#### [DATA TO EXAMINE]
···

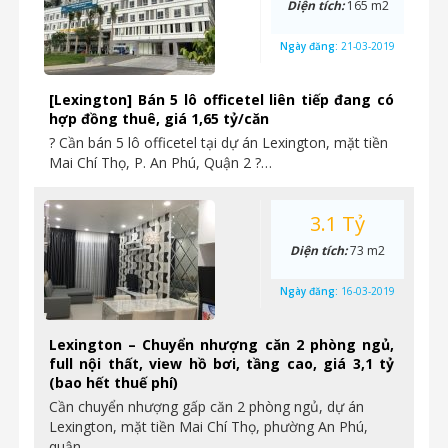
Diện tích:
165 m2
Ngày đăng:
21-03-2019
[Lexington] Bán 5 lô officetel liên tiếp đang có
hợp đồng thuê, giá 1,65 tỷ/căn
? Cần bán 5 lô officetel tại dự án Lexington, mặt tiền
Mai Chí Thọ, P. An Phú, Quận 2 ?…
3.1 Tỷ
Diện tích:
73 m2
Ngày đăng:
16-03-2019
Lexington – Chuyển nhượng căn 2 phòng ngủ,
full nội thất, view hồ bơi, tầng cao, giá 3,1 tỷ
(bao hết thuế phí)
Cần chuyển nhượng gấp căn 2 phòng ngủ, dự án
Lexington, mặt tiền Mai Chí Thọ, phường An Phú,
quận…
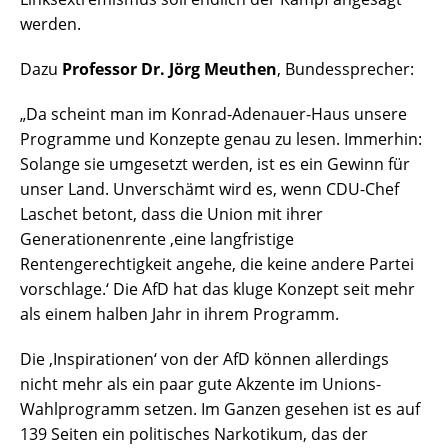
werden.
Dazu
Professor Dr. Jörg Meuthen
, Bundessprecher:
„Da scheint man im Konrad-Adenauer-Haus unsere
Programme und Konzepte genau zu lesen. Immerhin:
Solange sie umgesetzt werden, ist es ein Gewinn für
unser Land. Unverschämt wird es, wenn CDU-Chef
Laschet betont, dass die Union mit ihrer
Generationenrente ‚eine langfristige
Rentengerechtigkeit angehe, die keine andere Partei
vorschlage.‘ Die AfD hat das kluge Konzept seit mehr
als einem halben Jahr in ihrem Programm.
Die ‚Inspirationen‘ von der AfD können allerdings
nicht mehr als ein paar gute Akzente im Unions-
Wahlprogramm setzen. Im Ganzen gesehen ist es auf
139 Seiten ein politisches Narkotikum, das der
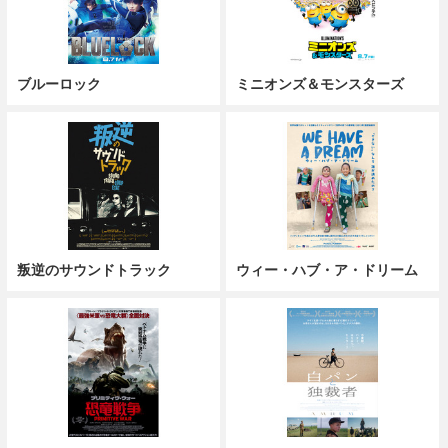
ブルーロック
ミニオンズ＆モンスターズ
叛逆のサウンドトラック
ウィー・ハブ・ア・ドリーム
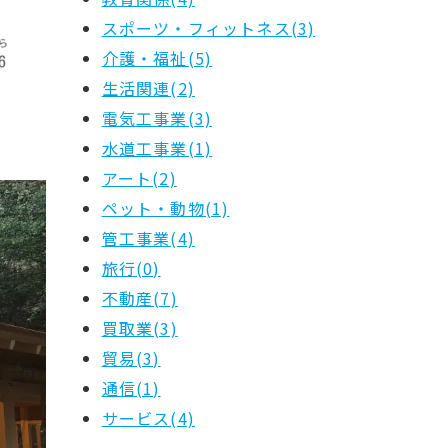
スポーツ・フィットネス(3)
介護・福祉(5)
生活関連(2)
電気工事業(3)
水道工事業(1)
アート(2)
ペット・動物(1)
管工事業(4)
旅行(0)
不動産(7)
買取業(3)
貿易(3)
通信(1)
サービス(4)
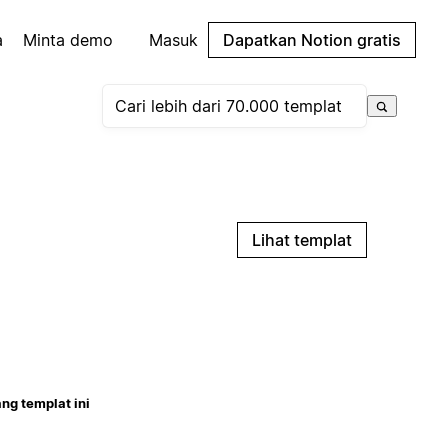
a
Minta demo
Masuk
Dapatkan Notion gratis
Lihat templat
ng templat ini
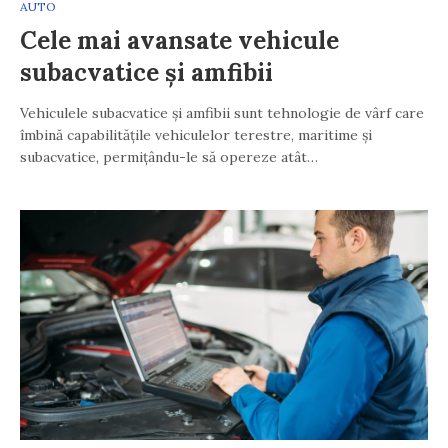
AUTO
Cele mai avansate vehicule
subacvatice și amfibii
Vehiculele subacvatice și amfibii sunt tehnologie de vârf care
îmbină capabilitățile vehiculelor terestre, maritime și
subacvatice, permițându-le să opereze atât…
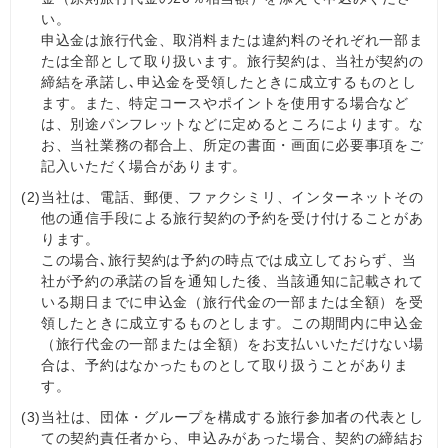
い。
申込金は旅行代金、取消料または違約料のそれぞれ一部ま
たは全部として取り扱います。旅行契約は、当社が契約の
締結を承諾し､申込金を受領したときに成立するものとし
ます。また、特定コースやポイントを使用する場合など
は、別途パンフレットなどに定めるところによります。な
お、当社業務の都合上、所定の書面・画面に必要事項をご
記入いただく場合があります。
(2)
当社は、電話、郵便、ファクシミリ、インターネットその
他の通信手段による旅行契約の予約を受け付けることがあ
ります。
この場合､旅行契約は予約の時点では成立しておらず、当
社が予約の承諾の旨を通知した後、当該通知に記載されて
いる期日までに申込金（旅行代金の一部または全額）を受
領したときに成立するものとします。この期間内に申込金
（旅行代金の一部または全額）をお支払いいただけない場
合は、予約はなかったものとして取り扱うことがありま
す。
(3)
当社は、団体・グループを構成する旅行参加者の代表とし
ての契約責任者から、申込みがあった場合、契約の締結お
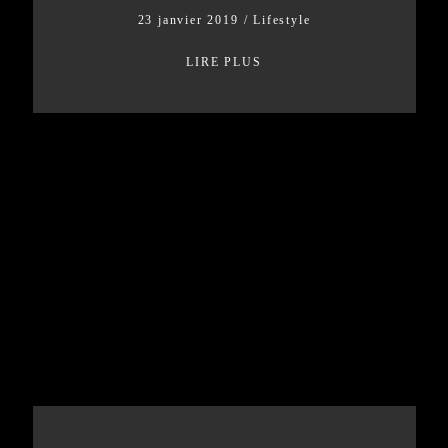
23 janvier 2019
/
Lifestyle
LIRE PLUS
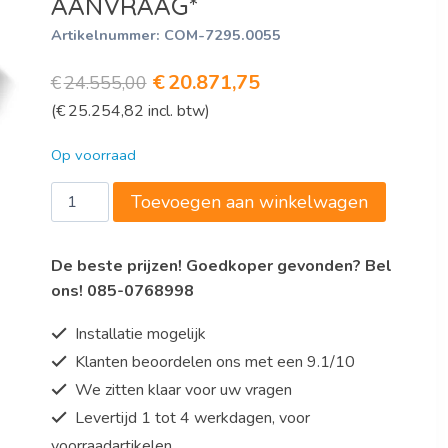
AANVRAAG*
Artikelnummer:
COM-7295.0055
Oorspronkelijke
Huidige
€
20.871,75
€
24.555,00
(
€
25.254,82
incl. btw)
prijs
prijs
was:
is:
Op voorraad
€24.555,00.
€20.871,75.
SCHEPIJSVITRINE
Toevoegen aan winkelwagen
MILLENIUM
20
De beste prijzen! Goedkoper gevonden? Bel
*TRANSPORT
ons! 085-0768998
OP
AANVRAAG*
Installatie mogelijk
aantal
Klanten beoordelen ons met een 9.1/10
We zitten klaar voor uw vragen
Levertijd 1 tot 4 werkdagen, voor
voorraadartikelen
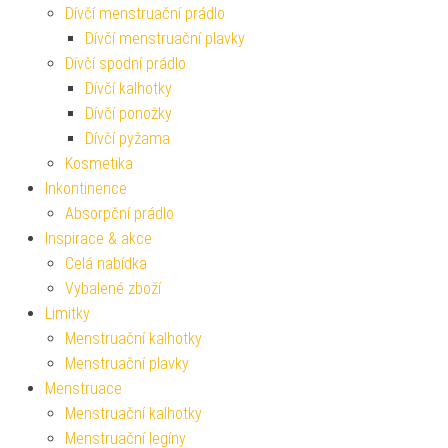
Dívčí menstruační prádlo
Dívčí menstruační plavky
Dívčí spodní prádlo
Dívčí kalhotky
Dívčí ponožky
Dívčí pyžama
Kosmetika
Inkontinence
Absorpční prádlo
Inspirace & akce
Celá nabídka
Vybalené zboží
Limitky
Menstruační kalhotky
Menstruační plavky
Menstruace
Menstruační kalhotky
Menstruační legíny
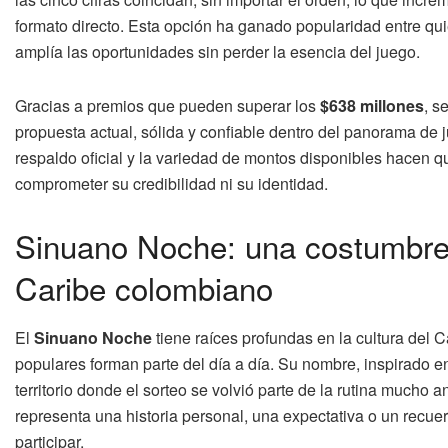
formato directo. Esta opción ha ganado popularidad entre qu
amplía las oportunidades sin perder la esencia del juego.
Gracias a premios que pueden superar los
$638 millones
, s
propuesta actual, sólida y confiable dentro del panorama de 
respaldo oficial y la variedad de montos disponibles hacen q
comprometer su credibilidad ni su identidad.
Sinuano Noche: una costumbre 
Caribe colombiano
El
Sinuano Noche
tiene raíces profundas en la cultura del 
populares forman parte del día a día. Su nombre, inspirado e
territorio donde el sorteo se volvió parte de la rutina mucho
representa una historia personal, una expectativa o un recuerd
participar.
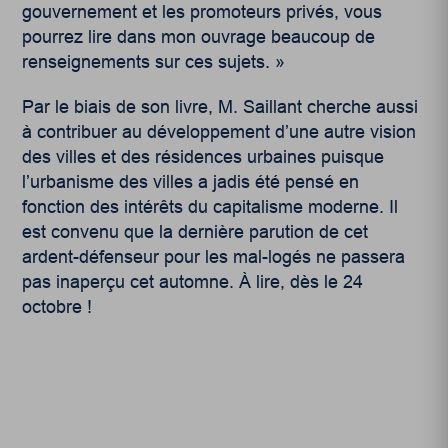
gouvernement et les promoteurs privés, vous
pourrez lire dans mon ouvrage beaucoup de
renseignements sur ces sujets. »
Par le biais de son livre, M. Saillant cherche aussi
à contribuer au développement d’une autre vision
des villes et des résidences urbaines puisque
l’urbanisme des villes a jadis été pensé en
fonction des intérêts du capitalisme moderne. Il
est convenu que la dernière parution de cet
ardent-défenseur pour les mal-logés ne passera
pas inaperçu cet automne. À lire, dès le 24
octobre !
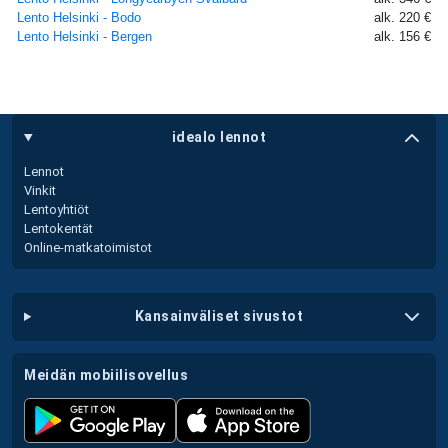
Lento Helsinki - Bodo
alk. 220 €
Lento Helsinki - Bergen
alk. 156 €
idealo lennot
Lennot
Vinkit
Lentoyhtiöt
Lentokentät
Online-matkatoimistot
kansainväliset sivustot
meidän mobiilisovellus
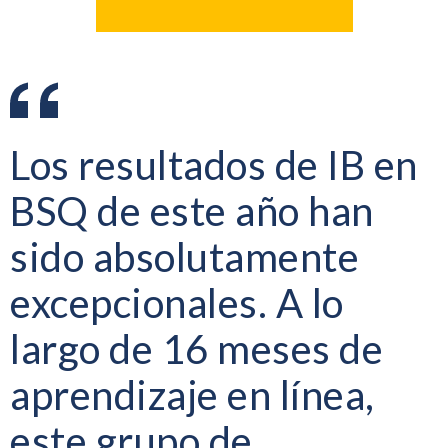
Los resultados de IB en
BSQ de este año han
sido absolutamente
excepcionales. A lo
largo de 16 meses de
aprendizaje en línea,
este grupo de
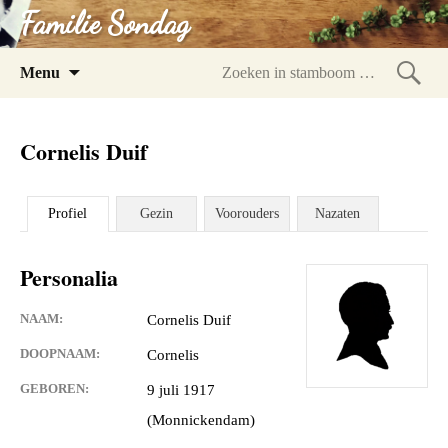
Familie Sondag
Spring
Menu
naar
Zoeke
inhoud
in
Cornelis Duif
stam
Profiel
Gezin
Voorouders
Nazaten
Personalia
NAAM:
Cornelis Duif
DOOPNAAM:
Cornelis
GEBOREN:
9 juli 1917
(Monnickendam)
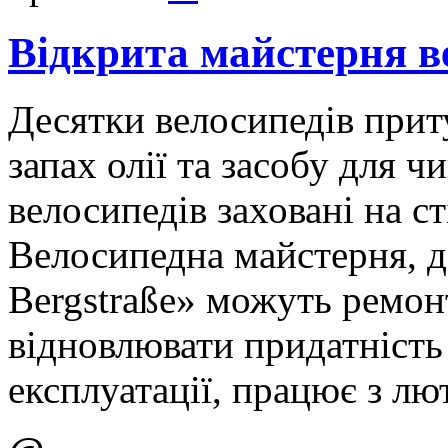
Відкрита майстерня в
Десятки велосипедів приту
запах олії та засобу для ч
велосипедів заховані на ст
Велосипедна майстерня, де
Bergstraße» можуть ремонт
відновлювати придатність 
експлуатації, працює з лю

···

#### [WHAT IS NEEDED]
Among the lines above, count those containing "Helsinki" and give only that count.

#### [TASK RESPONSE]
2